Bicycle touring requires many types of gear. Between purchasing a bicycle and all of the gear it can add up to a significant investment, especially if the investment isn't stretched out over a period of time, piece by piece, and if the bike and other gear are new. If it all comes at once, the price of a bike and the gear can be a little overwhelming. But for anyone that is interested in taking the time to learn how to be a bit resourceful, both a bicycle and a unique, highly effective gear-carrying system for all of the essential touring gear for high-performance, long-distance touring is available with a relatively small expenditure of dollars and a small amount of simple fabrication.
I've taken many tours in which I have embarked with only a rear pair of panniers. Later, when I traveled into areas that were off the beaten path a bit, and I was forced to take additional food and water to allow me to travel between widely spaced points on the map, I'd shift some of my gear to the front of my bicycle into stuff-sack panniers that I'd made. The stuff sacks are very tightly fitted (strapped) to narrow, vertically mounted platforms that are quite solidly attached to the sides of my front rack. The combination of featherweight stuff-sack panniers and platforms provides an extremely effective gear overflow system. Through many years of experimenting with different stuff-sack systems I've been able to come up with ones that are both superbly stable and astonishingly lightweight, and that are quite easy to fabricate. I've adapted the overflow systems into rear stuff-sack panniers / platforms as well.

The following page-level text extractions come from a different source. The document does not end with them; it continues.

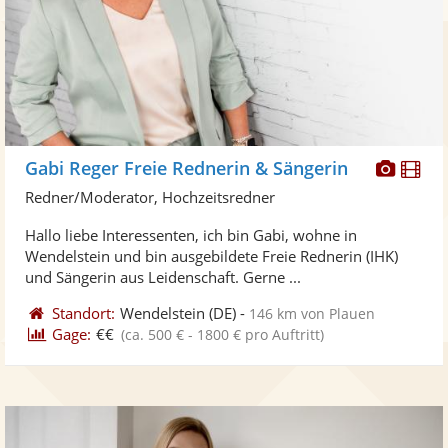
Diese
Di
Gabi Reger Freie Rednerin & Sängerin
Künst
Kü
Redner/Moderator, Hochzeitsredner
stellt
ste
Hallo liebe Interessenten, ich bin Gabi, wohne in
Fotos
Vi
Wendelstein und bin ausgebildete Freie Rednerin (IHK)
bereit
ber
und Sängerin aus Leidenschaft. Gerne ...
Standort:
Wendelstein
(DE)
-
146 km von Plauen
Gage:
€€
(ca. 500 € - 1800 € pro Auftritt)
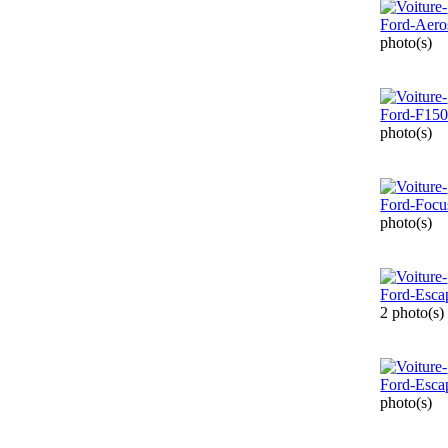
photo(s)
photo(s)
photo(s)
2 photo(s)
photo(s)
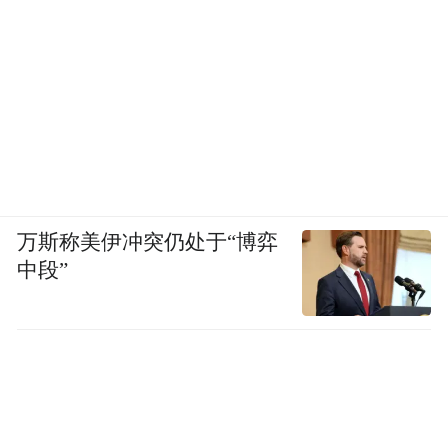
在长三角竞争激烈的背景下，吴中的特点在
于，太湖的生态优势，恰恰成为吸引高端人
才、研发机构的“磁石”。许多上海的科技企
业，将研发总部设在吴中，看中的不仅是区
位交通，更是“推窗见绿、出门见湖”的工作
生活环境。这种“生态+创新”的双重引力，正
在成为吴中差异化竞争的“杀手锏”。
万斯称美伊冲突仍处于“博弈
中段”
吴中区的实践证明，生态保护不是科技创新
的“拦路虎”，而是倒逼产业升级的“催化
剂”。当“绿色门槛”变成“技术台阶”，吴中正
走出一条“既要绿水青山，也要金山银山”的
绿色发展之路。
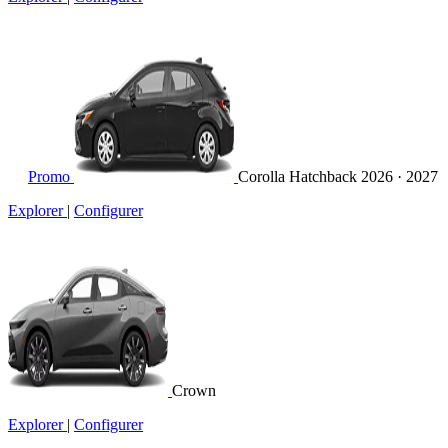
Promo
Corolla Hatchback
2026 · 2027
Explorer
|
Configurer
Crown
Explorer
|
Configurer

If you can sew a stuff sack, or are willing to learn how, you can easily create a system that will be vastly superior to any of the dry-bag type panniers on the market. Your panniers will be dry and they'll be dramatically more stable at about 1/6th or 1/8th the weight of the commercially made panniers.
I find that one of the key components in transforming an inexpensive used bicycle into a dynamic touring bicycle lies simply in being open to possibilities, and in being able to recognize potential in a wide variety of bikes. For a hundred bucks to purchase a used bike and an additional hundred or two or three to modify it, a touring bicycle that will widely out-perform any new $10,000 touring bicycle, that I did not build, is easy to create with a little resourcefulness.